→ Exercise inputs
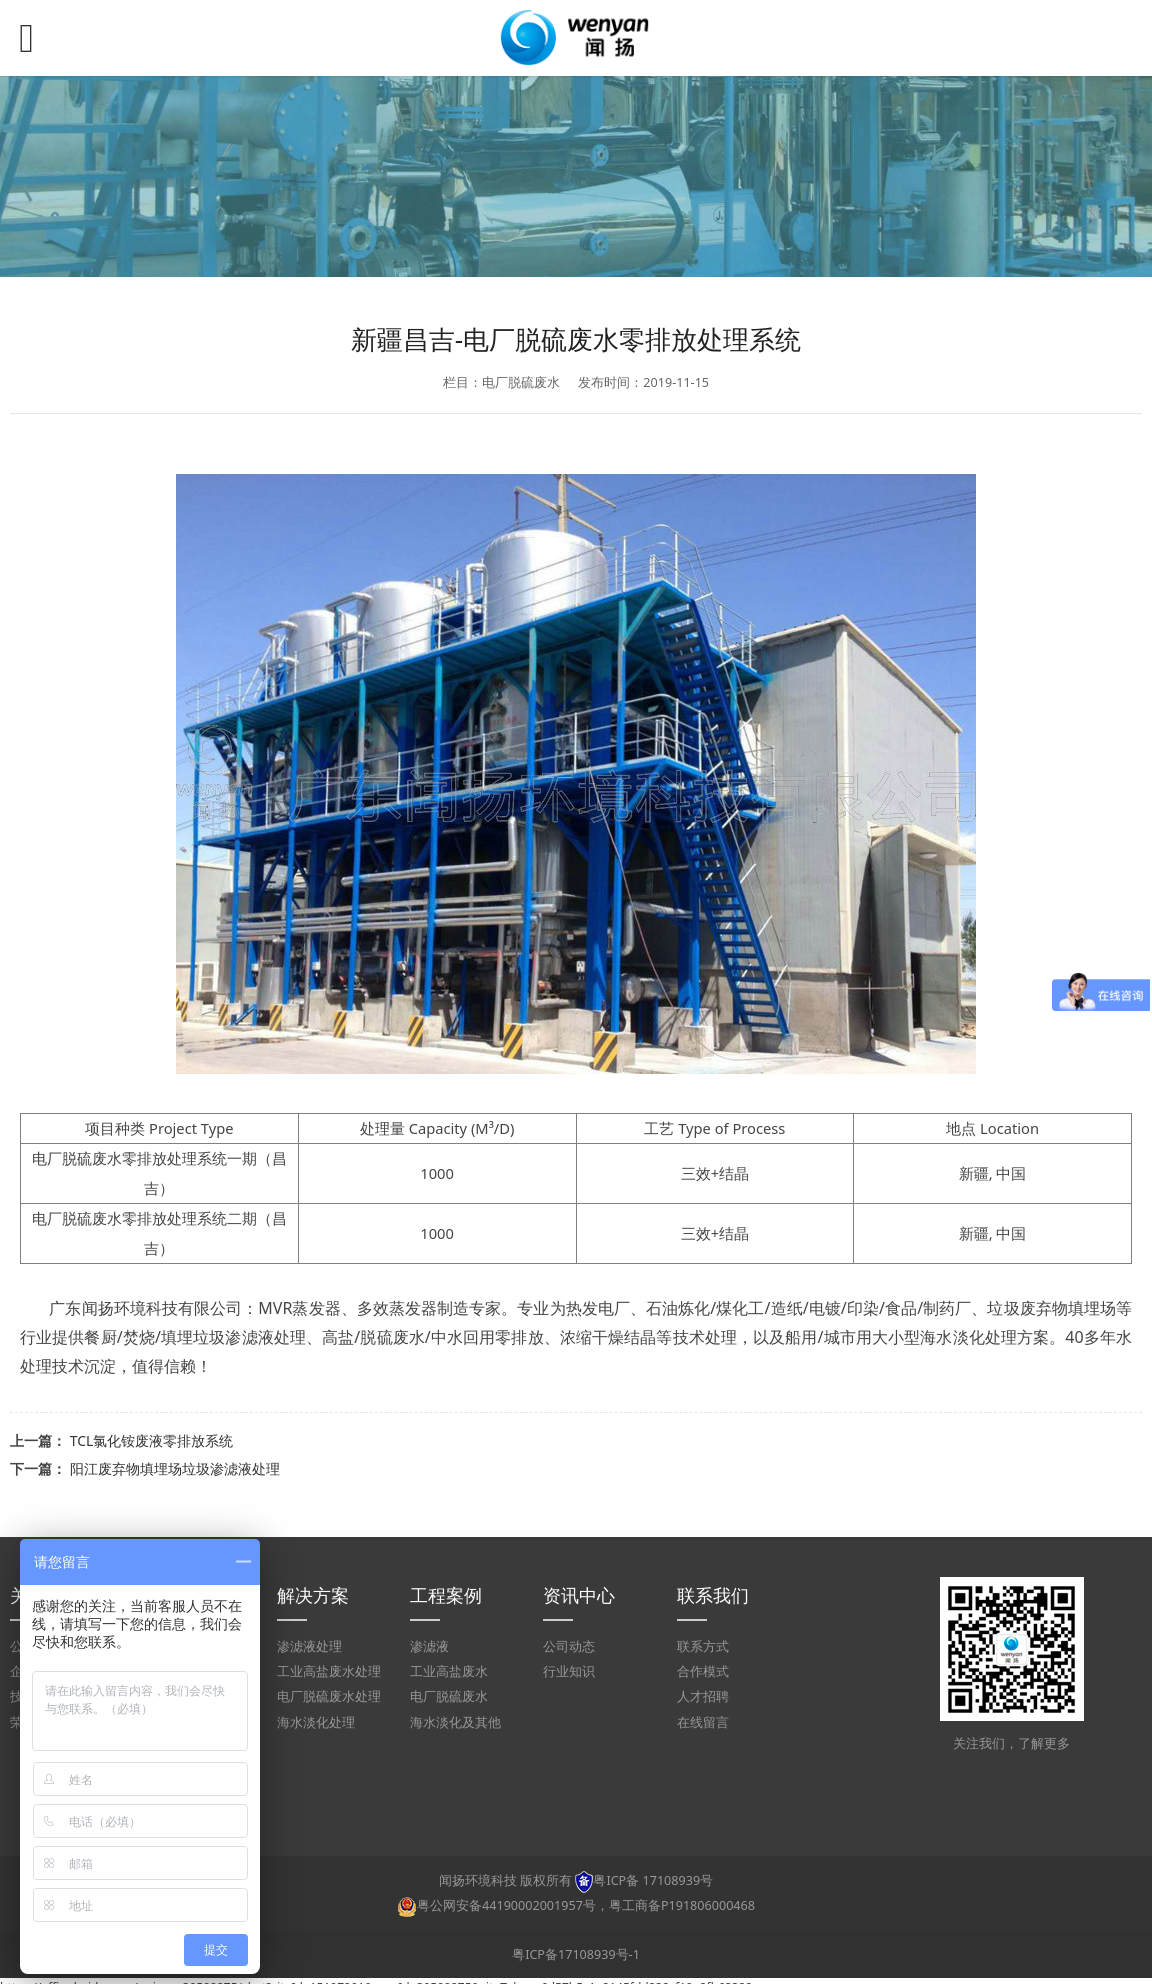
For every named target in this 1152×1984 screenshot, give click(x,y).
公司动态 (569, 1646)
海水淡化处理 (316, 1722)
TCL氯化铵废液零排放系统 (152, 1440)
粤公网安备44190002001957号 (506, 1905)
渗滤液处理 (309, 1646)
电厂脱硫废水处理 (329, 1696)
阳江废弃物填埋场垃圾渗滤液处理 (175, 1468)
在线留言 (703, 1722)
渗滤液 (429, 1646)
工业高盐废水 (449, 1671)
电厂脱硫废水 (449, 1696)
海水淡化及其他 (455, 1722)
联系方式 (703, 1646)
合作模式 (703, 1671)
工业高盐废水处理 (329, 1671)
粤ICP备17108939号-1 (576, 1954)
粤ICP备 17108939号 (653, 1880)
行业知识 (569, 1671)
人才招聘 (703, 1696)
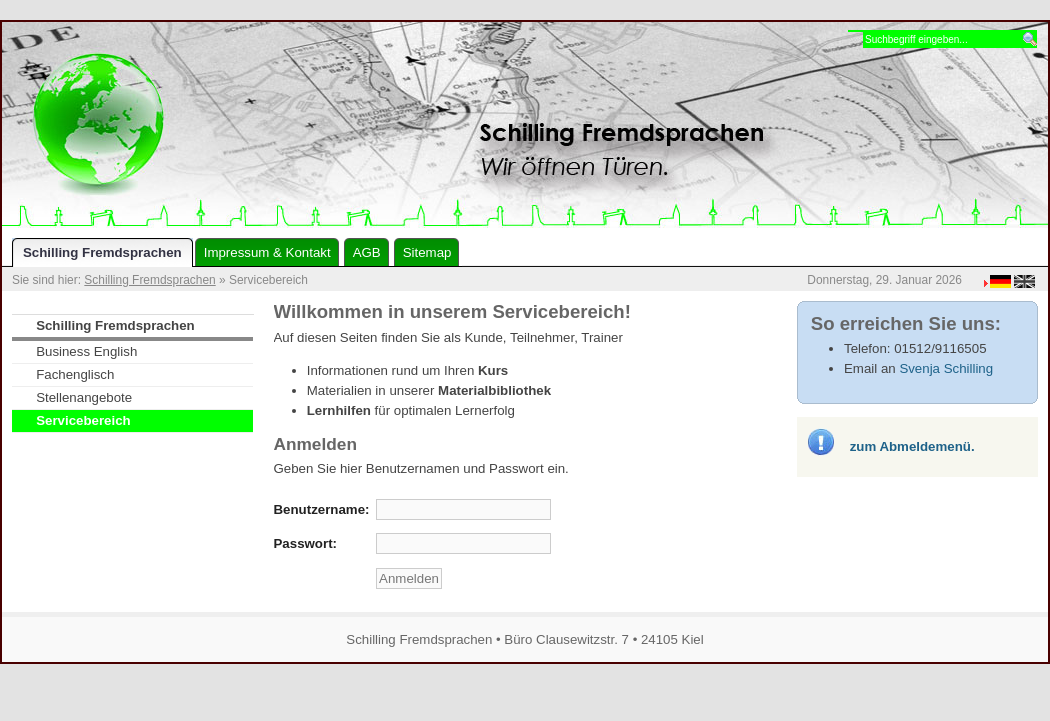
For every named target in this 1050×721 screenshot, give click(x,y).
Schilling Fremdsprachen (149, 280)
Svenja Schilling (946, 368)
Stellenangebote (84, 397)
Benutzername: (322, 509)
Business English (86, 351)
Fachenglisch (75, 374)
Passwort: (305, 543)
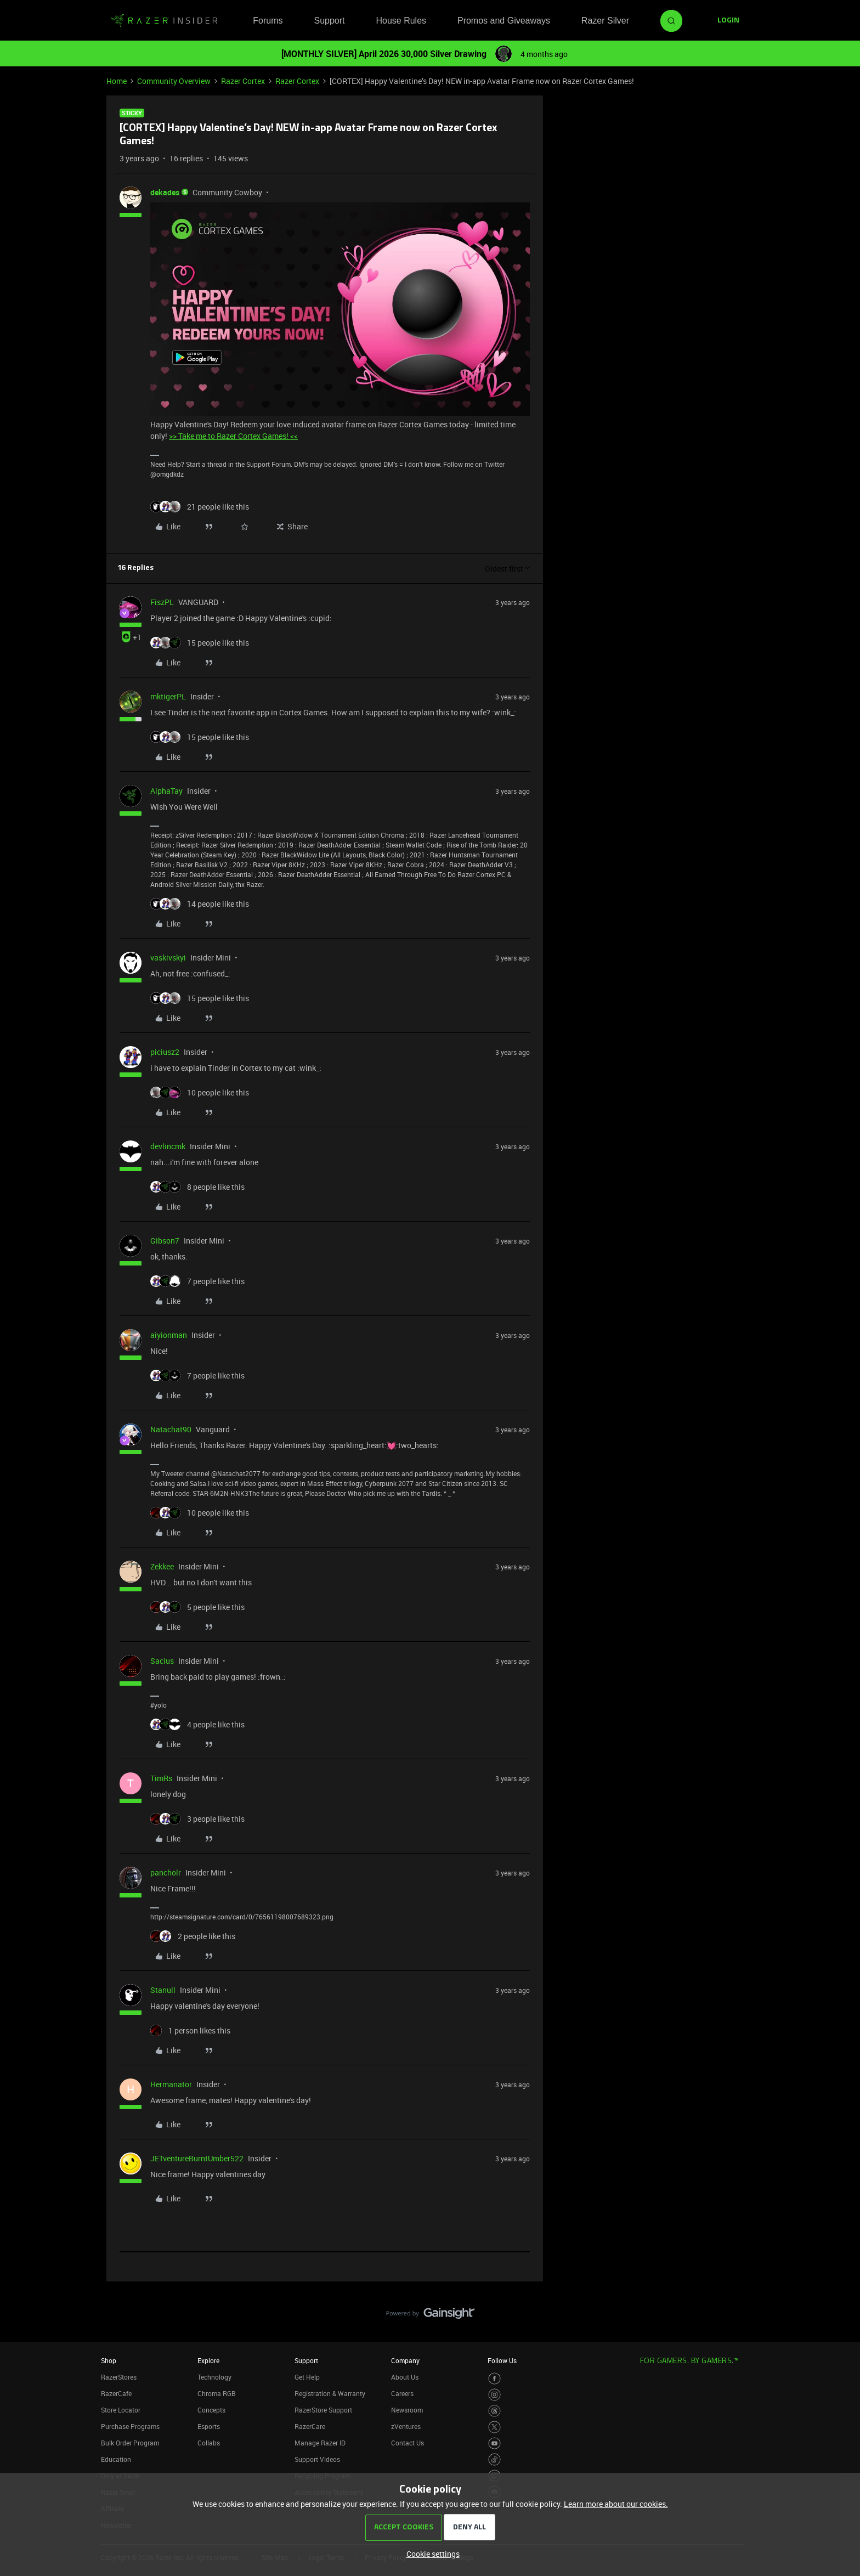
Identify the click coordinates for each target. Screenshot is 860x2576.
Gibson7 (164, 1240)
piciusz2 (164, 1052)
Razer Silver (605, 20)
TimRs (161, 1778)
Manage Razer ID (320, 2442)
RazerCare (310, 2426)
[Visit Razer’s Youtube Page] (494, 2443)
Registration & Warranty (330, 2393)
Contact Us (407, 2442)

→ How to complete this task
What you return must match, character for character, the lines above from the one with "For every named target in this 1050×721" through the one with "Gibson7 (164, 1240)", minus any pictures.

→ Exercise output
For every named target in this 1050×721 screenshot, give click(x,y).
Schilling Fremdsprachen (149, 280)
Svenja Schilling (946, 368)
Stellenangebote (84, 397)
Benutzername: (322, 509)
Business English (86, 351)
Fachenglisch (75, 374)
Passwort: (305, 543)
Identify the click coordinates for each target. Screenshot is 860x2576.
Gibson7 (164, 1240)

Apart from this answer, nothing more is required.